As you drive into Baton Rouge and cross the Mississippi River Bridge, dark gray and white clouds seemingly hover over the downtown skyline. Only those clouds are billowing out of ExxonMobil’s refinery and aren’t clouds — they’re columns of exhaust.
Between 2008 and 2011, the compound released nearly four million pounds of volatile organic compounds without the state government’s permission into the city’s air, according to National Public Radio. VOCs create ozone, smog and can cause respiratory problems such as asthma.
Driving a Volkswagen diesel vehicle in Baton Rouge should reduce the emissions adding to ExxonMobil’s mix of chemicals poisoning the air, but Tuesday, U.S. regulators pressured the company to admit 11 million of its diesel vehicles do not meet the required emissions standards.
The German manufacturer equipped software to its diesel vehicles capable of cheating emissions tests. Before Volkswagen’s announcement on Tuesday, the company only admitted to the problem affecting 500,000 U.S. vehicles, compared to the actual 11 million worldwide.

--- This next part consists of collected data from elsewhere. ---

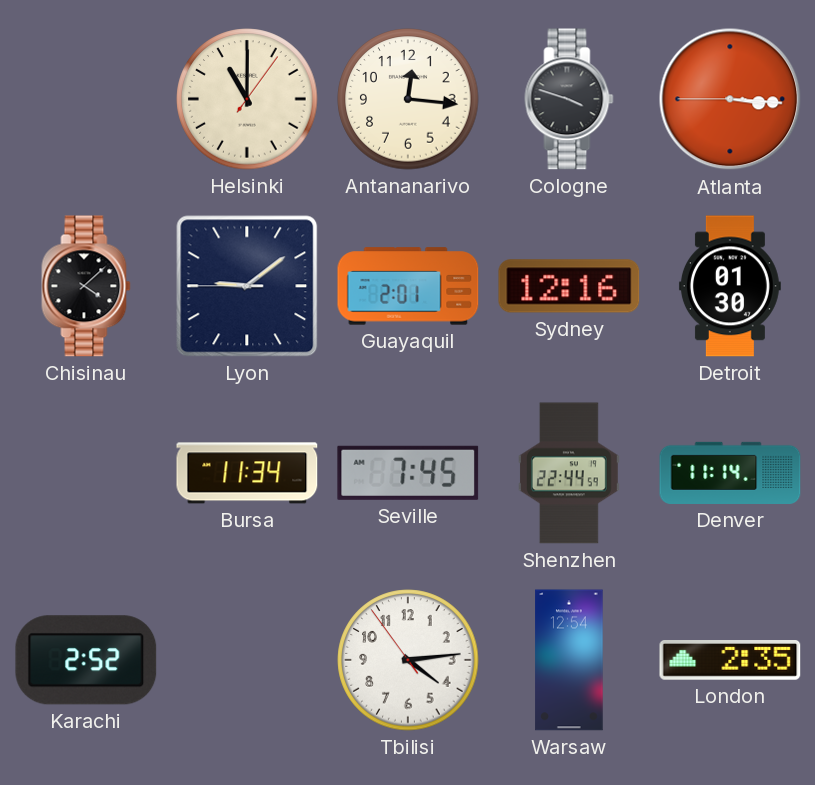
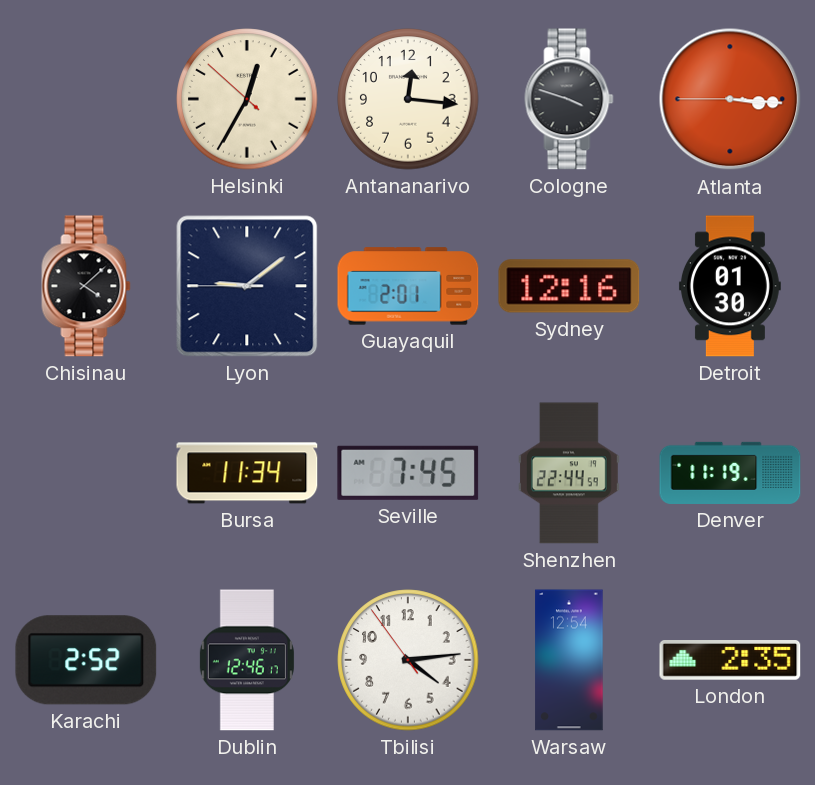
Helsinki: 11:00 -> 12:34
Denver: 11:14 -> 11:19
Dublin: none -> 12:46
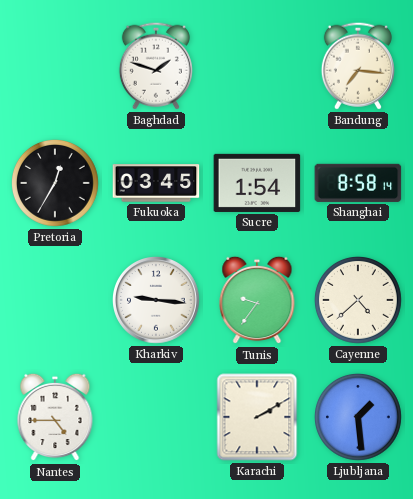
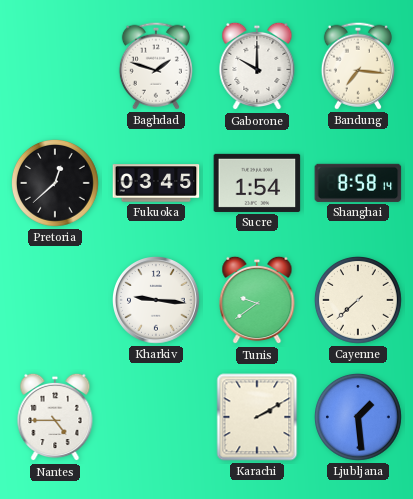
Gaborone: none -> 10:00
Pretoria: 12:35 -> 12:38
Tunis: 9:36 -> 9:39
Cayenne: 4:38 -> 7:38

Volkswagen’s scandal may lead to investigations of vehicle manufacturing companies in the U.S., and if domestic companies lied to consumers about environmentally friendly features, what are the consequences?
In 2009, the federal government paid for a $79.68 billion bailout program, pulling General Motors and Chrysler out of financial crisis. If taxpayer dollars went to the creation of software to cheat Environmental Protection Agency emissions standards, would the government force compensation of not only the vehicle but also the bailout funds?
With slow, nine-year economic growth, the U.S. government would not risk domestic auto-industry failure, which would surely occur in the aftermath of a largescale scandal. Economic dominance is the driving force in U.S. foreign and domestic policies, and the discovery of Volkswagen’s scam is a German economic issue, not an American one.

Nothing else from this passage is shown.